Um cientista japonês desenvolveu uma técnica que pode ampliar a capacidade humana de fazer várias coisas ao mesmo tempo.

Em um laboratório não muito arrumado, como qualquer outro, Masahiro Kasuya, de 29 anos, trabalha desenvolvendo novas próteses de braço. São diversos modelos. Kasuya estudou a fisiologia dos músculos para saber onde sensores poderiam captar melhor os sinais que movem a mão mecânica.

É um protótipo, mas consegue, segundo o jovem engenheiro, reproduzir 85% das funções de uma mão de verdade. Ele conta que “as maiores dificuldades são gesticular naturalmente e digitar num teclado”. 
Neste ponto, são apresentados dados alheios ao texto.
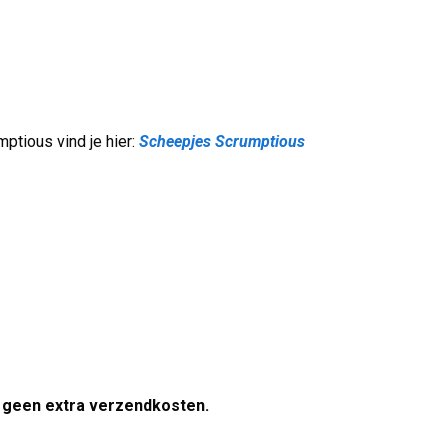
ptious vind je hier:
Scheepjes Scrumptious
n geen extra verzendkosten.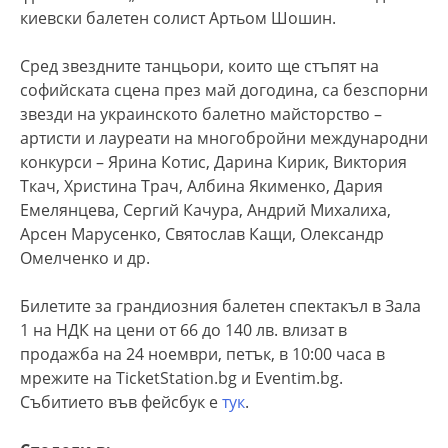
киевски балетен солист Артьом Шошин.
Сред звездните танцьори, които ще стъпят на
софийската сцена през май догодина, са безспорни
звезди на украинското балетно майсторство –
артисти и лауреати на многобройни международни
конкурси – Ярина Котис, Дарина Кирик, Виктория
Ткач, Христина Трач, Албина Якименко, Дария
Емелянцева, Сергий Качура, Андрий Михалиха,
Арсен Марусенко, Святослав Кащи, Олександр
Омелченко и др.
Билетите за грандиозния балетен спектакъл в Зала
1 на НДК на цени от 66 до 140 лв. влизат в
продажба на 24 ноември, петък, в 10:00 часа в
мрежите на TicketStation.bg и Eventim.bg.
Събитието във фейсбук е
тук
.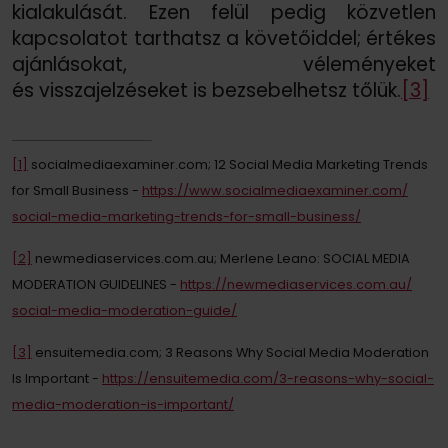
kialakulását. Ezen felül pedig közvetlen
kapcsolatot tarthatsz a követőiddel; értékes
ajánlásokat, véleményeket
és visszajelzéseket is bezsebelhetsz tőlük.
[3]
[1]
socialmediaexaminer.com; 12 Social Media Marketing Trends
for Small Business -
https://
www.socialmediaexaminer.com/
social-media-marketing-trends-for-small-business/
[2]
newmediaservices.com.au; Merlene Leano: SOCIAL MEDIA
MODERATION GUIDELINES -
https://
newmediaservices.com.au/
social-media-moderation-guide/
[3]
ensuitemedia.com; 3 Reasons Why Social Media Moderation
Is Important -
https://
ensuitemedia.com/
3-reasons-why-social-
media-moderation-is-important/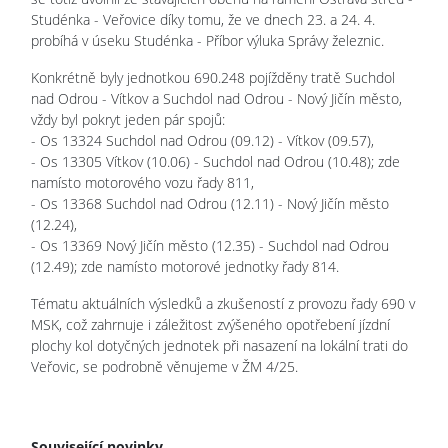
Studénka - Veřovice díky tomu, že ve dnech 23. a 24. 4.
probíhá v úseku Studénka - Příbor výluka Správy železnic.
Konkrétně byly jednotkou 690.248 pojížděny tratě Suchdol
nad Odrou - Vítkov a Suchdol nad Odrou - Nový Jičín město,
vždy byl pokryt jeden pár spojů:
- Os 13324 Suchdol nad Odrou (09.12) - Vítkov (09.57),
- Os 13305 Vítkov (10.06) - Suchdol nad Odrou (10.48); zde
namísto motorového vozu řady 811,
- Os 13368 Suchdol nad Odrou (12.11) - Nový Jičín město
(12.24),
- Os 13369 Nový Jičín město (12.35) - Suchdol nad Odrou
(12.49); zde namísto motorové jednotky řady 814.
Tématu aktuálních výsledků a zkušeností z provozu řady 690 v
MSK, což zahrnuje i záležitost zvýšeného opotřebení jízdní
plochy kol dotyčných jednotek při nasazení na lokální trati do
Veřovic, se podrobně věnujeme v ŽM 4/25.
Související novinky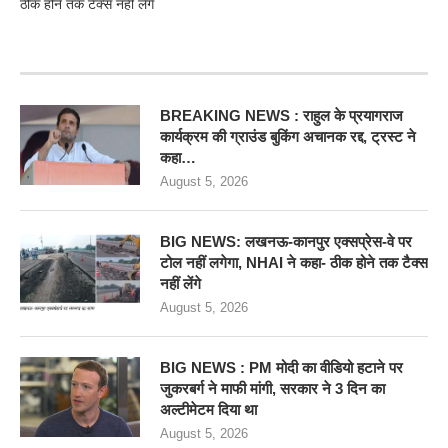
ठीक होने तक टैक्स नहीं लेंगे
RECENT POSTS
BREAKING NEWS : राहुल के प्रयागराज
कार्यक्रम की ग्राउंड बुकिंग अचानक रद्द, ट्रस्ट ने
कहा…
August 5, 2026
BIG NEWS: लखनऊ-कानपुर एक्सप्रेस-वे पर
टोल नहीं लगेगा, NHAI ने कहा- ठीक होने तक टैक्स
नहीं लेंगे
August 5, 2026
BIG NEWS : PM मोदी का वीडियो हटाने पर
जुकरबर्ग ने माफी मांगी, सरकार ने 3 दिन का
अल्टीमेटम दिया था
August 5, 2026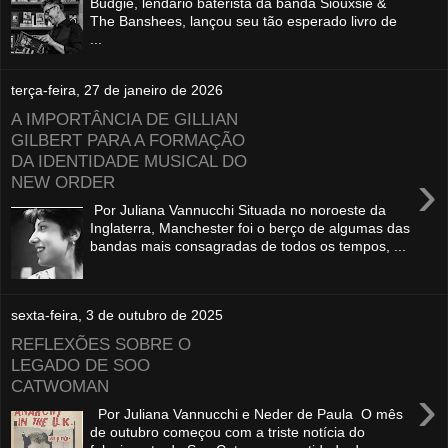
Budgie, lendário baterista da banda Siouxsie &
The Banshees, lançou seu tão esperado livro de
...
terça-feira, 27 de janeiro de 2026
A IMPORTÂNCIA DE GILLIAN
GILBERT PARA A FORMAÇÃO
DA IDENTIDADE MUSICAL DO
›
NEW ORDER
Por Juliana Vannucchi Situada no noroeste da
Inglaterra, Manchester foi o berço de algumas das
bandas mais consagradas de todos os tempos, ...
sexta-feira, 3 de outubro de 2025
REFLEXÕES SOBRE O
LEGADO DE SOO
CATWOMAN
›
Por Juliana Vannucchi e Neder de Paula O mês
de outubro começou com a triste notícia do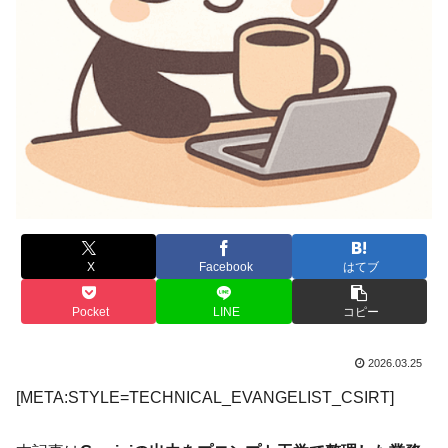
X
Facebook
はてブ
Pocket
LINE
コピー
2026.03.25
[META:STYLE=TECHNICAL_EVANGELIST_CSIRT]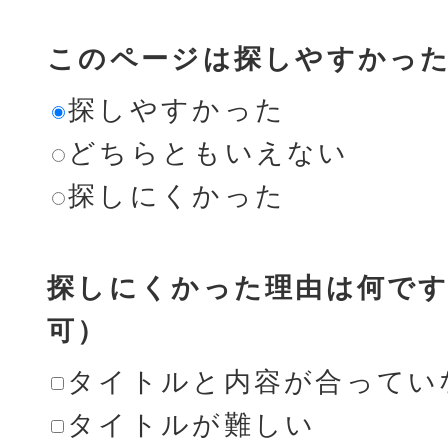
このページは探しやすかっ
探しやすかった
どちらともいえない
探しにくかった
探しにくかった理由は何です
可）
タイトルと内容が合ってい
タイトルが難しい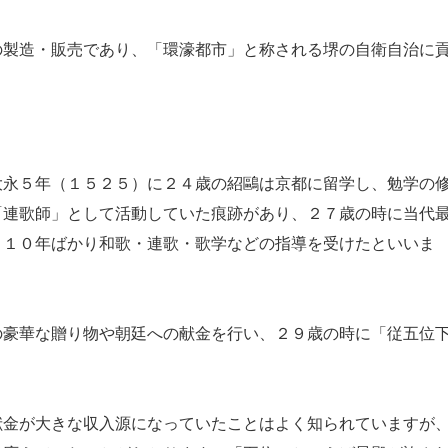
製造・販売であり、「環濠都市」と称される堺の自衛自治に
。
永５年（１５２５）に２４歳の紹鷗は京都に留学し、勉学の
「連歌師」として活動していた痕跡があり、２７歳の時に当代
、１０年ばかり和歌・連歌・歌学などの指導を受けたといいま
豪華な贈り物や朝廷への献金を行い、２９歳の時に「従五位
金が大きな収入源になっていたことはよく知られていますが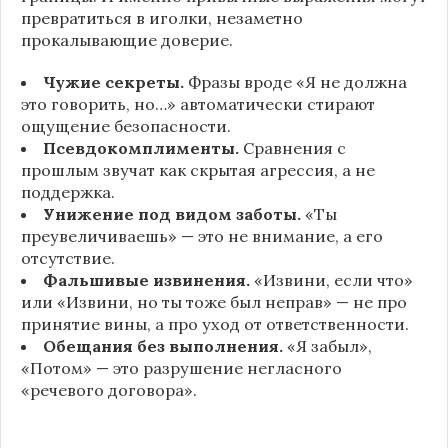
превратиться в иголки, незаметно
прокалывающие доверие.
Чужие секреты.
Фразы вроде «Я не должна
это говорить, но…» автоматически стирают
ощущение безопасности.
Псевдокомплименты.
Сравнения с
прошлым звучат как скрытая агрессия, а не
поддержка.
Унижение под видом заботы.
«Ты
преувеличиваешь» — это не внимание, а его
отсутствие.
Фальшивые извинения.
«Извини, если что»
или «Извини, но ты тоже был неправ» — не про
принятие вины, а про уход от ответственности.
Обещания без выполнения.
«Я забыл»,
«Потом» — это разрушение негласного
«речевого договора».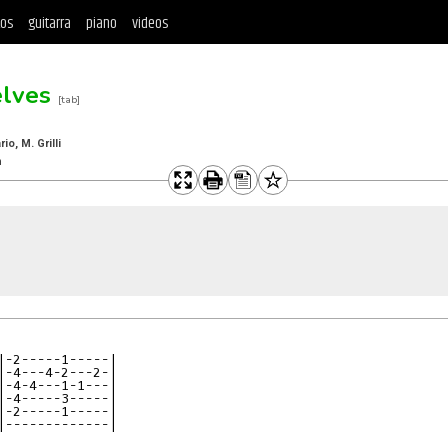
tos
guitarra
piano
videos
elves
[tab]
io, M. Grilli
n
|-2-----1-----|

|-4---4-2---2-|

|-4-4---1-1---|

|-4-----3-----|

|-2-----1-----|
Mas o Kasuya tem outros planos para a invenção. Ele é um visionário e acredita que não apenas as pessoas amputadas precisem dessa tecnologia. No futuro, todos poderiam usar uma terceira mão. No caso do repórter, enquanto escreve uma reportagem, por exemplo, é possível fazer outras coisas.

Claro que não é tão simples assim. O maior desafio para quem quiser uma mão extra será mental: nosso cérebro terá que se adaptar para dar conta de um terceiro braço. Para Kasuya, isso não é problema. Ele diz que existem pesquisas mostrando que o cérebro humano poderia movimentar até oito braços.

 

Em um vídeo, os sensores estão no pescoço do inventor, e a mão mecânica segura uma peça que está sendo soldada. Ao mover a cabeça, a mão vira. Abriu a boca, os dedos se abrem e a peça é liberada.   

Kasuya acredita que “não sendo apenas um equipamento para quem perdeu um braço, a tecnologia vai se desenvolver rapidamente, barateando o produto”.  Sobre ser repórter, o reflexo de uma mão de verdade ainda se mostra essencial. Ainda não pode ser repórter essa terceira mão.